Molecular Dynamics Study of Friction Reduction of Two-Phase Flows on Surfaces Using 3D Hierarchical Nanostructures

O Saleki and A Moosavi and SK Hannani, JOURNAL OF PHYSICAL CHEMISTRY C, 123, 27519-27530 (2019).

DOI: 10.1021/acs.jpcc.9b06848

The use of superhydrophobic surfaces is one the most promising methods for reducing the friction and increasing the flow rate in fluid transfer systems. Because in such systems the surface structure plays a key role, in this study, we explore the performance of the hierarchical nanostructures. These nanostructures are inspired by the superhydrophobic surface of the lotus leaf. We consider a flow between two walls with hierarchical nanostructures and simulate the system via the molecular dynamics method.
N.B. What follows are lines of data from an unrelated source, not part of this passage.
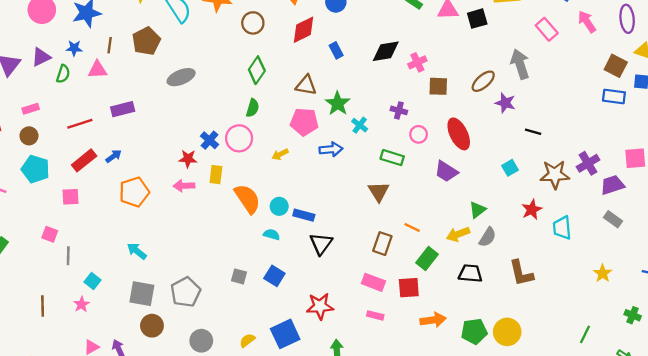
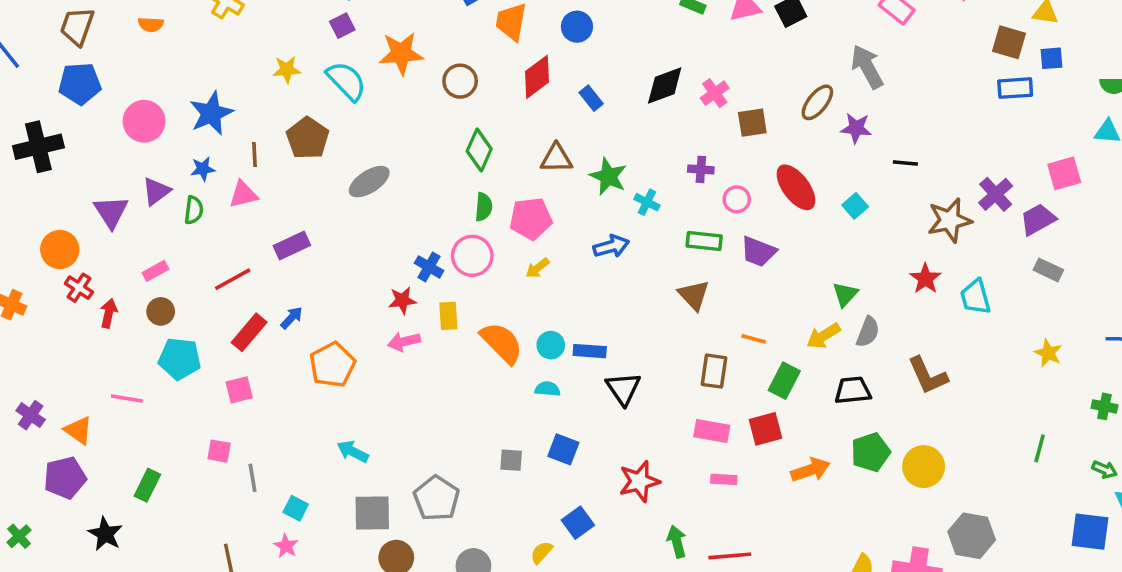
pink pentagon: (304, 122) -> (531, 219), moved
cyan square: (510, 168) -> (855, 206), moved
purple trapezoid: (446, 171) -> (758, 252), moved
green pentagon: (474, 331) -> (871, 452), moved
blue square: (285, 334) -> (578, 523), moved, size x0.7

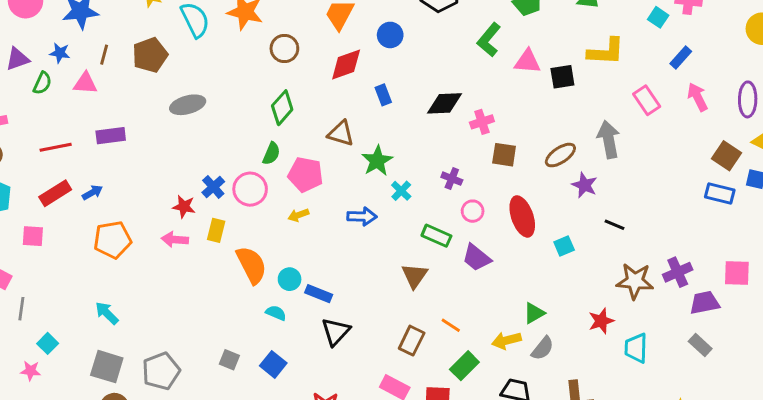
pink star: (286, 546) -> (31, 371), turned 30

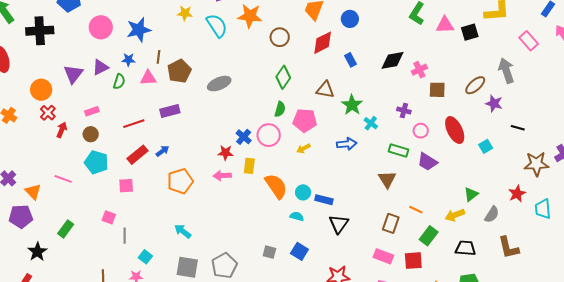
brown pentagon: (150, 55) -> (179, 71), moved
gray semicircle: (542, 348) -> (492, 214), moved

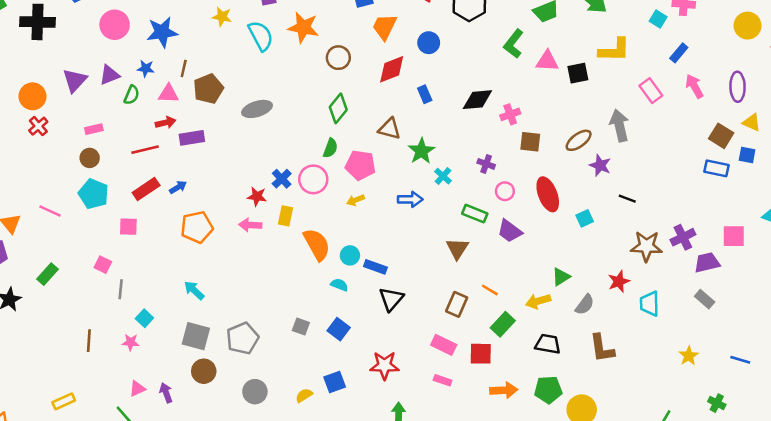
red arrow: (62, 130) -> (166, 123), moved, turned 49

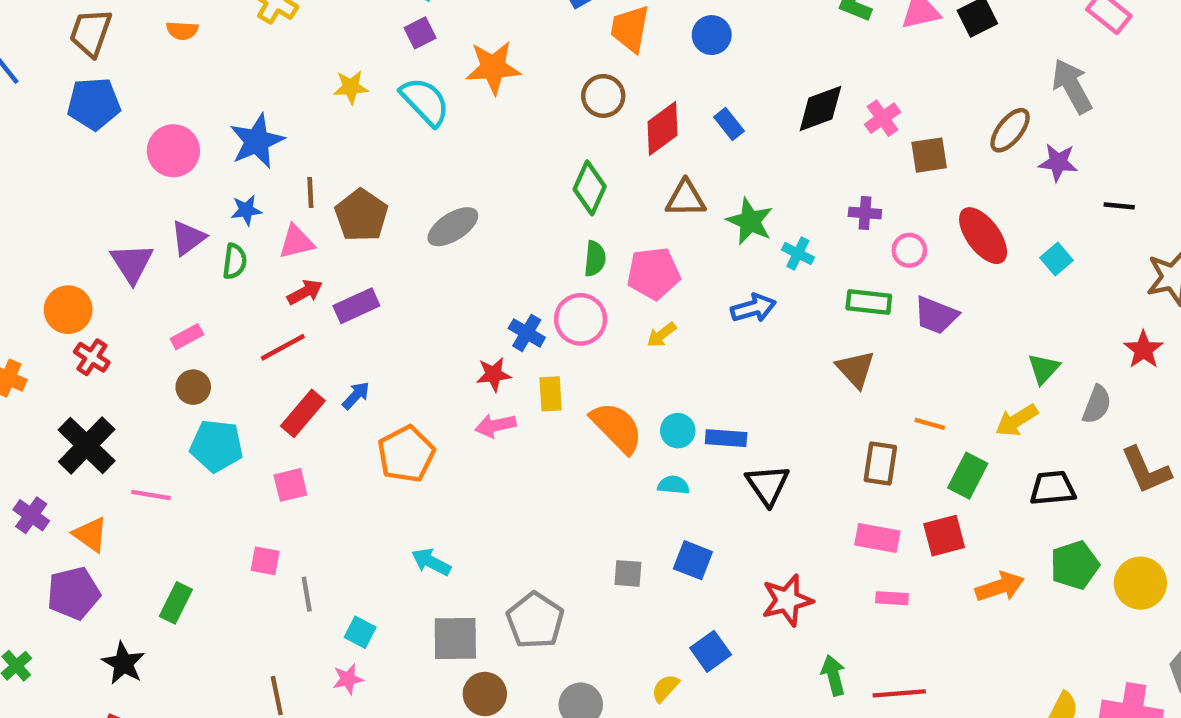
black cross: (37, 22) -> (87, 445), moved, turned -32
brown circle: (338, 58) -> (603, 96), moved
red diamond: (392, 69) -> (662, 129), moved

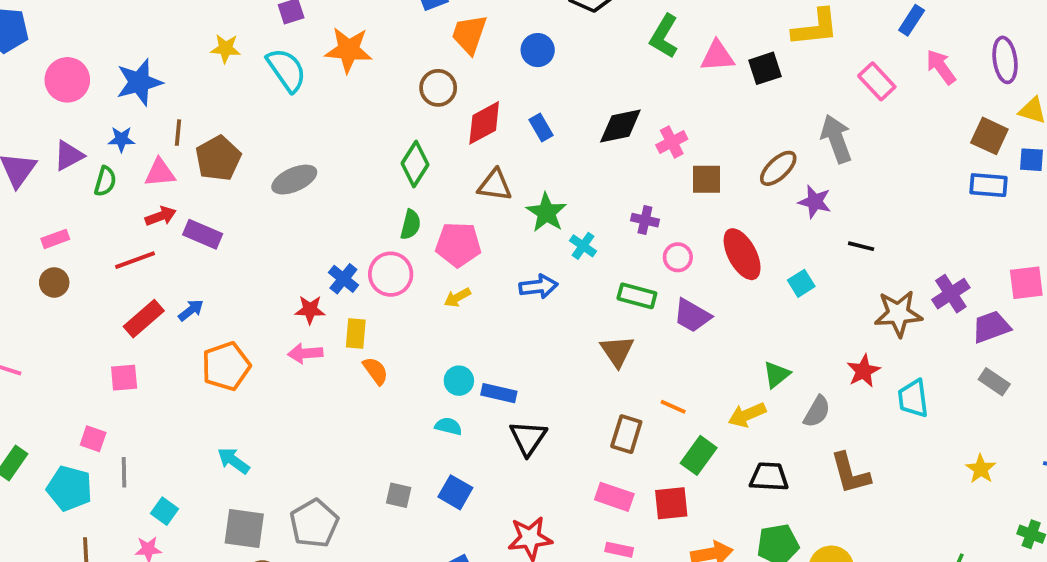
purple rectangle: (356, 306) -> (203, 234), turned 39
orange semicircle: (617, 427) -> (375, 371), moved, size x0.6
cyan pentagon: (217, 446) -> (69, 488), moved

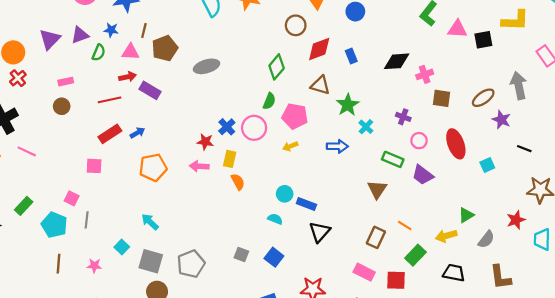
cyan square: (164, 511) -> (122, 247), moved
The size of the nanostructures and the distance between them have been studied to find whether a design with a maximum flow rate exists. The nanostructures have two parts, a bigger part on the wall which is a half-sphere and a smaller part which is a cylinder on top of the bigger part. Twenty-four different nanostructures are placed on the two walls and three different distances are selected. The effect of wall materials was also examined by considering four different materials, namely, carbon, silicon, and two other hypothetical materials. In the second part of this study, a two-phase flow consisting of water and air have been simulated to study the effect of the trapped airs in the performance. The results show that in the carbon-made walls for the design with minimum pressure drop, the slip length increases by 97% and the flow rate increases by 200%. The increases for silicon-made walls and similar sizes are 99 and 183%, for the slip length and the flow rate, respectively. The slip length for carbon-made walls is almost 3 times larger than the silicon-made walls. Finally, by increasing the air fraction up to 30% in the carbon-made walls, the slip length increases by 430% and the flow rate increases by 310%, and also, for the silicon-made walls, the increases are 380 and 360% for the slip length and the flow rate, respectively.